By themselves neither strategy should be effective for increasing bilateral resistance to the unpredictable force field. In fact, when considered independently, it would be anticipated that with experience in the unpredictable force field that a participant would select a foot placement location and COM lateral offset that are optimized to maximize resistance in both directions, adapting a strategy that is the best response to the average direction of the unpredictable force field, such as choosing a COM lateral offset that is neither bias to the left or right. However, this was not how participants adapted these two control mechanisms. We observed that the two mechanisms were adapted in a synergistic manner, foot placement adaptations were used to increase resistance to force fields directed to the right and COM lateral offset adaptations were used to increase resistance to force fields directed to the left.

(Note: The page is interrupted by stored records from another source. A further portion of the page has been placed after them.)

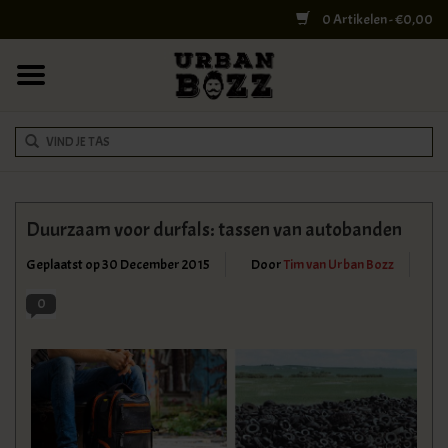
0 Artikelen - €0,00
HOME
COLLEGE BAGS
RUGZAKKEN
SCHOUDERTASSEN
Duurzaam voor durfals: tassen van autobanden
WERK & LAPTOPTASSEN
Geplaatst op
30 December 2015
Door
Tim van Urban Bozz
0
SHELBY BROTHERS
REISTASSEN
DOKTERSTASSEN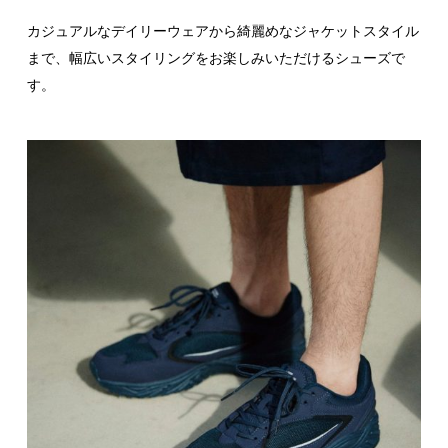
カジュアルなデイリーウェアから綺麗めなジャケットスタイル
まで、幅広いスタイリングをお楽しみいただけるシューズで
す。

Previous studies have looked at differences in control strategy between inward and outward perturbations51,52,53. In the current study, participants stepped with their right foot first and forces were applied to either the right or left. When forces were applied to the right, this would create an outward perturbation on step one. When forces were applied to the left, this would create an inward perturbation on step one. These prior studies found that outward perturbations were more complex and involved various strategies including hip/ankle strategies as well as stepping strategies, while inward perturbations were less complex and primarily involved a stepping strategy. In this study, we found that COM signed deviation was reduced by 28% for the left force field and 44% for the right force field. The greater reduction in COM signed deviation for the outward perturbation created by the right force field could be due to the availability of a greater number of possible strategies that could be used to adapt in the force field when compared to the left force that created an inward perturbation.

Conclusions

We found that participants adapted a control strategy that was effective for reducing the magnitude of lateral COM deviations in response to unpredictable force fields applied in either the left or right direction. Impedance control was an important component of the strategy adopted by all subjects. In addition to impedance control, we found evidence for predictive control, even though effective predictions were not possible for the random disturbances that the participants’ experienced. The presence of these competing control strategies created movement errors on certain trials but may have long-term benefits by allowing the nervous system to identify the best overall control strategy to use in a novel environment. Additionally, participants adapted two distinct unilateral strategies that collectively created a bilateral resistance to the unpredictable force field. These strategies included an anticipatory postural adjustment to resist against forces applied to the left, and a wider first step to resist against forces applied to the right.